However, commercialization studies are well advanced. They have to be, in light of the surge in associated gas production anticipated when the deepwater oilfields come onstream. The most ambitious plan involves gathering gas from numerous shallow and deepwater Angolan blocks for conversion to LNG - the pluses and pitfalls were outlined at the recent Angola Energy Summit in London, organized by IBC Global Conferences.

As elsewhere in West Africa, Angola is devoid of offshore pipeline infrastructure. Its domestic markets are undeveloped, Azevedo added, and it also has lacked the resources, until now, to finance gas-based export schemes.
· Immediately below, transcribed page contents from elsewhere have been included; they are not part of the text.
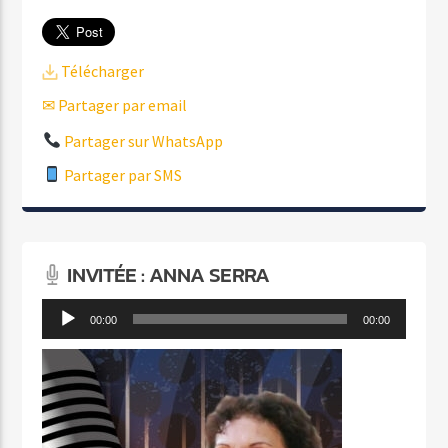
Télécharger
✉ Partager par email
Partager sur WhatsApp
Partager par SMS
INVITÉE : ANNA SERRA
Lecteur
00:00
00:00
audio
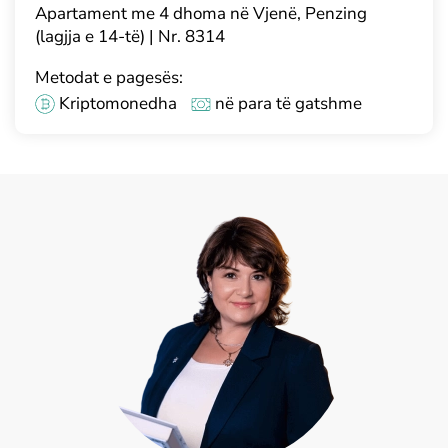
Apartament me 4 dhoma në Vjenë, Penzing
(lagjja e 14-të) | Nr. 8314
Metodat e pagesës:
Kriptomonedha
në para të gatshme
The government's Gas Master Plan involves two separate projects. The first, relating to associated gas production from fields north of the Congo River mouth in Cabinda, should bring an end to flaring there within four years. (Cabinda currently generates two-thirds of Angola's gas output). In future, the gas will be exploited for conversion into LPG, LNG and NGLs, or for injection/gas-lift purposes.
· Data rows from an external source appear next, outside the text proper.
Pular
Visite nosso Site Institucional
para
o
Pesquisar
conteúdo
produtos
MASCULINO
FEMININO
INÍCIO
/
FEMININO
The more major undertaking relates to blocks in the South Lower Congo basin, where most of the new activity is concentrated. Here, current total production of 350 MMcf/d is expected to double during 2001-2007, Azevedo forecasts, as fields such as Girassol come onstream. The government plans to build a new LNG plant near Luanda to exploit this gas for domestic and external use. Most obvious export markets are neighboring nations in southern Africa, joined in the longer term by southern Europe and Brazil.

Industry targets

Provisional development plan for the gas-gathering project.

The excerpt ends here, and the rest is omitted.